The wake-up call came at 6am and my roommate and I were up in no time. After doing the morning rituals, we grabbed a quick breakfast at Fragrance Hotel’s cafeteria, went back to our room to get our bags and by 8am, we were already on our way to the Singapore Flyer. I had tried the Singapore Flyer twice before so I wasn’t really that excited but you know what they say: Third time’s a charm. I was hoping it would hold true.
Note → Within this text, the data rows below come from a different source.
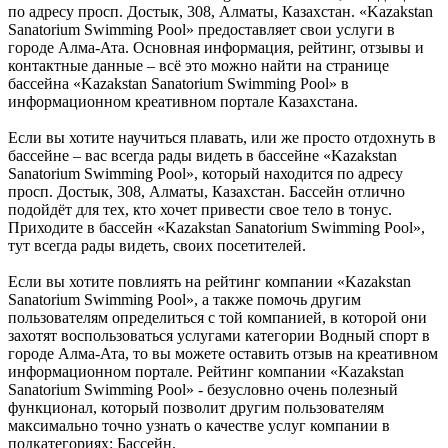
по адресу просп. Достык, 308, Алматы, Казахстан. «Kazakstan
Sanatorium Swimming Pool» предоставляет свои услуги в
городе Алма-Ата. Основная информация, рейтинг, отзывы и
контактные данные – всё это можно найти на странице
бассейна «Kazakstan Sanatorium Swimming Pool» в
информационном креативном портале Казахстана.
Если вы хотите научиться плавать, или же просто отдохнуть в
бассейне – вас всегда рады видеть в бассейне «Kazakstan
Sanatorium Swimming Pool», который находится по адресу
просп. Достык, 308, Алматы, Казахстан. Бассейн отлично
подойдёт для тех, кто хочет привести свое тело в тонус.
Приходите в бассейн «Kazakstan Sanatorium Swimming Pool»,
тут всегда рады видеть, своих посетителей.
Если вы хотите повлиять на рейтинг компании «Kazakstan
Sanatorium Swimming Pool», а также помочь другим
пользователям определиться с той компанией, в которой они
захотят воспользоваться услугами категории Водный спорт в
городе Алма-Ата, то вы можете оставить отзыв на креативном
информационном портале. Рейтинг компании «Kazakstan
Sanatorium Swimming Pool» - безусловно очень полезный
функционал, который позволит другим пользователям
максимально точно узнать о качестве услуг компании в
подкатегориях: Бассейн.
When we arrived, we were greeted by a sea of juvenile bliss. There was an educational tour going on and the young pupils were gathered at the entrance to the Flyer, being briefed by their teachers. Suddenly, I was reminded of my own childhood and how thrilled I was whenever we had a field trip. I felt ecstatic for the kids. It was nostalgic watching them in pairs as they trod, baby step after baby step, to the Flyer. There was just too much cuteness that time.
The Journey of Dreams
When we got our tickets, we proceeded to the second floor and stepped into the Journey of Dreams, a museum-like gallery showcasing (or narrating) the story of the Flyer via multimedia presentations. Aside from the enlightening bits of information that I learned, I particularly liked the play of lights inside and how the whole “museum” was illuminated. It was indeed dream-like.
There was a short queue as we approached the capsules but it wasn’t long until we were called for our turn to hop into one of them cylinders.
About the Singapore Flyer
One of the most iconic and easily recognizable landmarks in Singapore, this gigantic ferris wheel offers passengers a wondrous 360-degree view of Singapore and neighboring islands. Standing 541 feet tall, the Singapore Flyer is said to be the biggest and the tallest observation wheel in the world, taller than the London Eye in England.
While onboard one of the capsules of the Singapore Flyer, you’ll be able to see countless famous Singapore landmarks including the Marina Bay Sands, the F1 Singapore Grand Prix venue, the Merlion Park, Clark Quay, the Marina Barrage, Sentosa, the yet-to-be-completed Botanical Gardens, and many, many, many others. If it’s your lucky day, you should also see nearby Malaysian and Indonesian islands. Hope it’s a a clear day when you’re there.
The Singapore Flyer has 28 capsules and has a capacity of up to 28 passengers. It takes around 37 minutes for this giant wheel to complete a rotation. Although you really see the movement on board, it looks like it does not move at all from afar.
The best part, of course, was when it hit the very highest point.
After the ride, you’ll pass through the Singapore Flyer Gifts, a store where you may buy Flyer souvenirs.
The Singapore Flyer operates daily from 8:30am to 10:30pm. But you can purchase tickets as early as 8am.
Daily Flights*: 8:30am – 10:30pm
Ticket Sales: 8:00am – 10:00pm
Last Admission: 10:15pm
How to Get to the Singapore Flyer
In case you will visit the Singapore Flyer via public transport, here’s how. I only know how to get here by taking the MRT. There are two ways to reach the Singapore Flyer via the MRT. You may choose to alight at Promenade Station (Circle Line) or City Hall Station (North South Line).
If you alight at City Hall Station, cross the road to Coleman Street. Look for a bus stop beside St. Andrew’s Cathedral. Catch the shuttle bus. There’s one every half hour from 1oam to 11pm. The bus will take you straight to the Flyer.
If you alight at Promenade Station, take Exit A and follow the pedestrian signs to Singapore Flyer. It’s a 5-10 minutes of leisurely walk.
I personally like the first option. It will allow you to see the beautiful St. Andrew’s Cathedral.
Note: This is not included in the regular Fly and Sail AdvenTour that Airphil Express offers. But we visited this within the supposed “free time” period that our itinerary allowed.